MiddleAgedMum45622 · 09/06/2026 16:18

Also, my parents' house has an open staircase and OMG. It's not the newborn days you have to worry about, it's the crawling, walking, climbing age. It's amazing how much trouble toddlers can get into.

We’ve just spent £10k replacing a 1970s open staircase-they’re death traps

Samewrinklesnewname · 09/06/2026 19:55

MeetMeOnTheCorner · 09/06/2026 10:44

@Charlmar The open staircase quite possibly doesn’t meet current building regulations on fire safety. Stairs should be enclosed ideally and have risers and safety railings and spindles. I’d not be happy about just treads, if that’s what it is.

Regarding sleeping, there are issues if 2 year old is going to make their way up the stairs to you. Open stairs are notoriously difficult to shut off. Or you sleep downstairs too.

They meet building regs as long as they met the regs at the time of installation

Bitzee · 09/06/2026 20:04

DD has slept above us in the loft conversion since she was 4 and a half. She was old enough to safely navigate stairs (you can’t ever fully trust a stair-gate because they can be climbed), old enough to take herself to the loo and back as needed, a rock solid sleeper and she passed our room on her way downstairs so she couldn’t rummage through the kitchen snack drawer undetected and we were between her and a potential break in.

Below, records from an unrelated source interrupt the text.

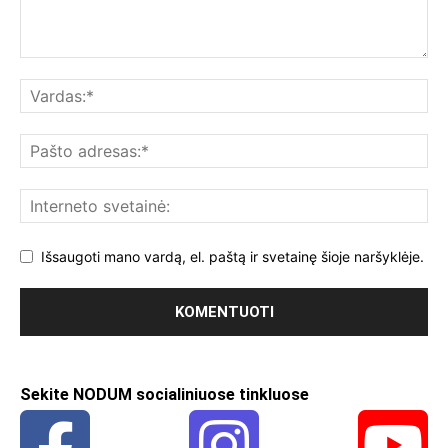
Išsaugoti mano vardą, el. paštą ir svetainę šioje naršyklėje.
Sekite NODUM socialiniuose tinkluose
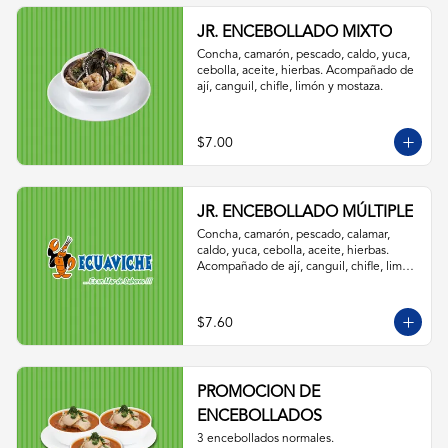
JR. ENCEBOLLADO MIXTO
Concha, camarón, pescado, caldo, yuca, 
cebolla, aceite, hierbas. Acompañado de 
ají, canguil, chifle, limón y mostaza.
$7.00
JR. ENCEBOLLADO MÚLTIPLE
Concha, camarón, pescado, calamar, 
caldo, yuca, cebolla, aceite, hierbas. 
Acompañado de ají, canguil, chifle, limón 
y mostaza.
$7.60
PROMOCION DE
ENCEBOLLADOS
3 encebollados normales.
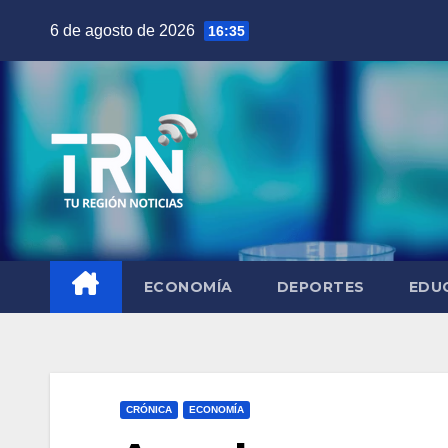
Saltar
6 de agosto de 2026
16:35
al
contenido
ECONOMÍA
DEPORTES
EDU
CRÓNICA
ECONOMÍA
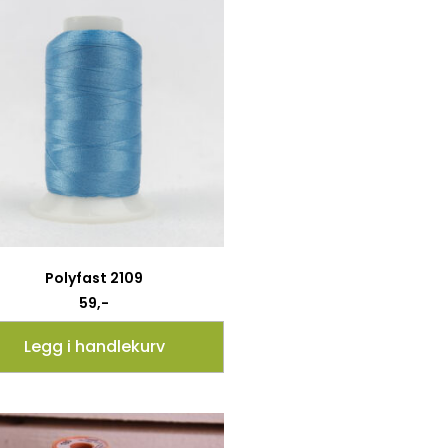
Polyfast 2109
59
,-
Legg i handlekurv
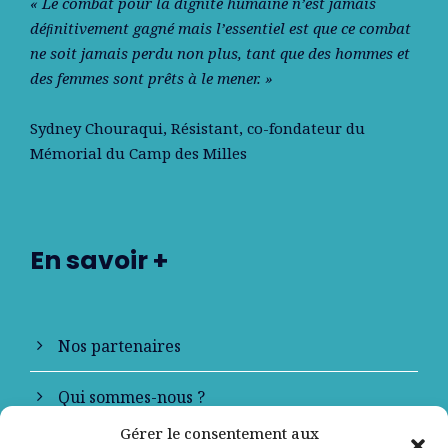
« Le combat pour la dignité humaine n’est jamais
déﬁnitivement gagné mais l’essentiel est que ce combat
ne soit jamais perdu non plus, tant que des hommes et
des femmes sont prêts à le mener. »
Sydney Chouraqui
, Résistant, co-fondateur du
Mémorial du Camp des Milles
En savoir +
Nos partenaires
Qui sommes-nous ?
Gérer le consentement aux
Contactez-nous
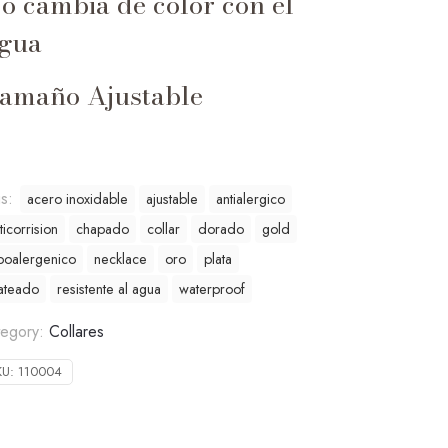
o cambia de color con el
gua
amaño Ajustable
gs:
acero inoxidable
ajustable
antialergico
ticorrision
chapado
collar
dorado
gold
poalergenico
necklace
oro
plata
ateado
resistente al agua
waterproof
tegory:
Collares
KU:
110004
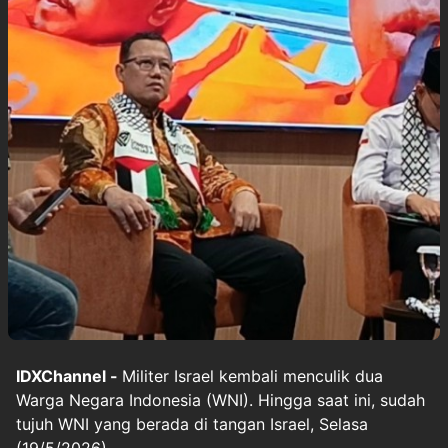
IDXChannel -
Militer Israel kembali menculik dua
Warga Negara Indonesia (WNI). Hingga saat ini, sudah
tujuh WNI yang berada di tangan Israel, Selasa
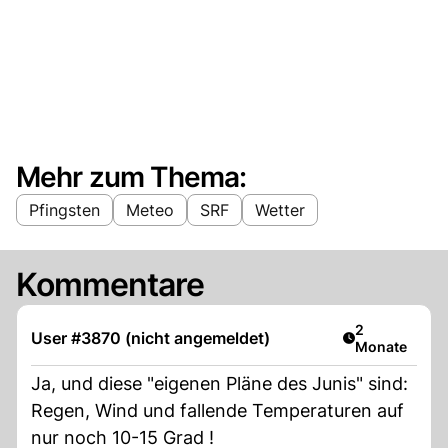
Mehr zum Thema:
Pfingsten
Meteo
SRF
Wetter
Kommentare
Artikel veröff
2
User #3870 (nicht angemeldet)
Monate
Ja, und diese "eigenen Pläne des Junis" sind:
Regen, Wind und fallende Temperaturen auf
nur noch 10-15 Grad !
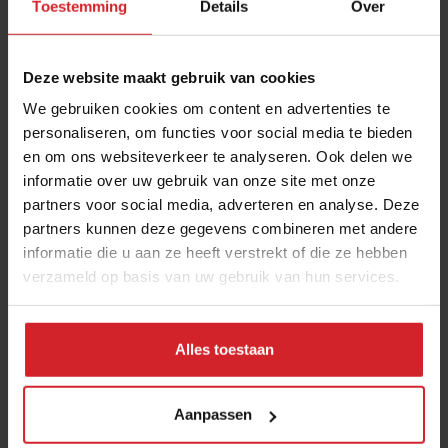
Toestemming
Details
Over
21:00
MAGAZINE
Deze website maakt gebruik van cookies
We gebruiken cookies om content en advertenties te
personaliseren, om functies voor social media te bieden
en om ons websiteverkeer te analyseren. Ook delen we
informatie over uw gebruik van onze site met onze
partners voor social media, adverteren en analyse. Deze
partners kunnen deze gegevens combineren met andere
informatie die u aan ze heeft verstrekt of die ze hebben
verzameld op basis van uw gebruik van hun services.
Nieuw digitaal magazine: Coronaproof horeca
Hoe bereiden bedrijven zich voor
Alles toestaan
op de gedeeltelijke heropening?
Aanpassen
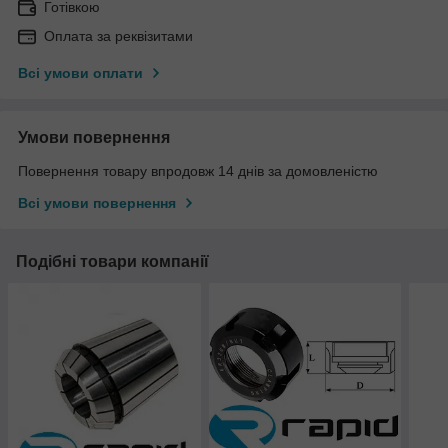
Готівкою
Оплата за реквізитами
Всі умови оплати
Умови повернення
Повернення товару впродовж 14 днів за домовленістю
Всі умови повернення
Подібні товари компанії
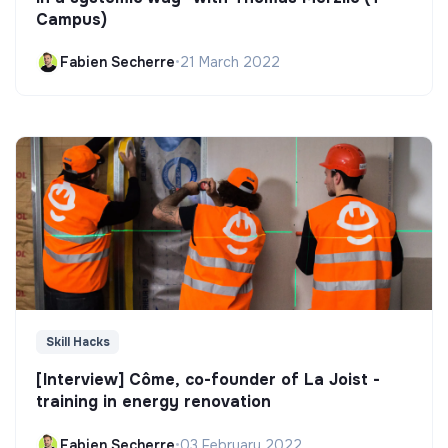
Campus)
Fabien Secherre
•
21 March 2022
Skill Hacks
[Interview] Côme, co-founder of La Joist -
training in energy renovation
Fabien Secherre
•
03 February 2022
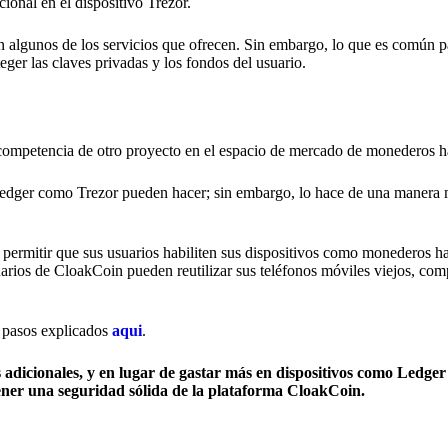
ional en el dispositivo Trezor.
 en algunos de los servicios que ofrecen. Sin embargo, lo que es común 
er las claves privadas y los fondos del usuario.
la competencia de otro proyecto en el espacio de mercado de monederos 
Ledger como Trezor pueden hacer; sin embargo, lo hace de una manera 
permitir que sus usuarios habiliten sus dispositivos como monederos h
arios de CloakCoin pueden reutilizar sus teléfonos móviles viejos, com
 pasos explicados
aqui
.
dicionales, y en lugar de gastar más en dispositivos como Ledger 
ener una seguridad sólida de la plataforma CloakCoin.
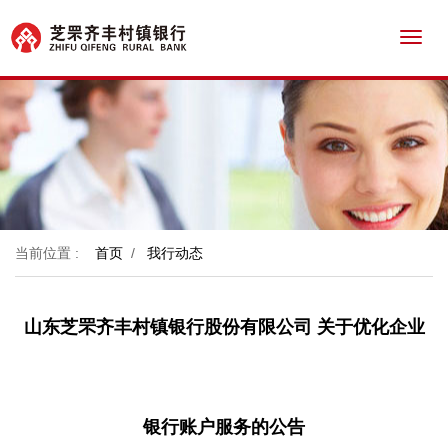
Toggl
navig
当前位置 :
首页
/
我行动态
山东芝罘齐丰村镇银行股份有限公司 关于优化企业
银行账户服务的公告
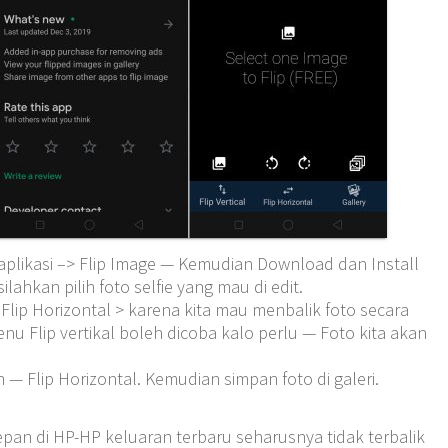
 aplikasi –> Flip Image — Kemudian Download dan Install
lahkan pilih foto selfie yang mau di edit.
ip Horizontal > karena kita mau menbalik foto secara
nu Flip vertikal boleh dicoba kalo perlu — Foto kita akan
n — Flip Horizontal. Kemudian simpan foto di galeri.
epan di HP-HP keluaran terbaru seharusnya tidak terbalik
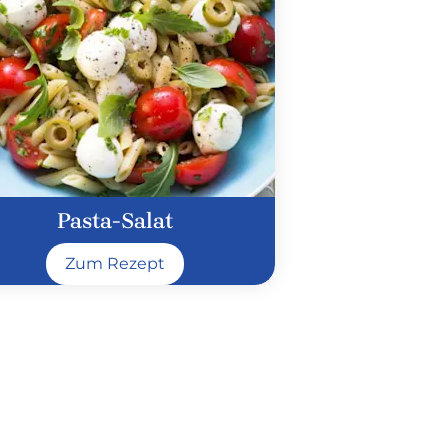
Pasta-Salat
Zum Rezept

No way would I have a 2YO on a different floor and I wouldn’t feel comfortable with the kids downstairs whilst we were upstairs until IDK when but I’m not sure I’d be ok with it now at 8 and 5.

For now I’d occupy the 2 downstairs bedrooms and have upstairs as a spare. Longer term I’d look at reconfiguring to have x2 big kid rooms upstairs and a master suite downstairs.

Overthebow · 09/06/2026 20:05

I wouldn’t have my kids downstairs whilst we were upstairs. I’d be worried for security and fire safety. I also wouldn’t have the open stairs.

Bitzee · 09/06/2026 20:08

Yes also you have to redo the open stairs. I’d be more worried about the eldest than you carrying a baby because they’re going to be risky well past the point when it’s reasonable to have stairs gates / close supervision like into the primary school years.

Macaroni46 · 09/06/2026 20:09

When my DC were young we lived in a dormer bungalow with us downstairs and the DC upstairs. I never felt comfortable with it and in the end we moved house. At one point, we were all crammed upstairs in two small bedrooms as I wasn’t happy with them being on a different floor.

MeetMeOnTheCorner · 09/06/2026 20:47

@midwalkerLots of London houses have this layout. Many town houses are built to gain space with a small footprint. They do work but they don’t have open tread stairs or bedrooms on the ground floor which people don’t seem to like - although it’s safer in a fire!

Charlmar · 10/06/2026 10:24

Thank you everyone, I have cancelled the viewing! Safety comes first.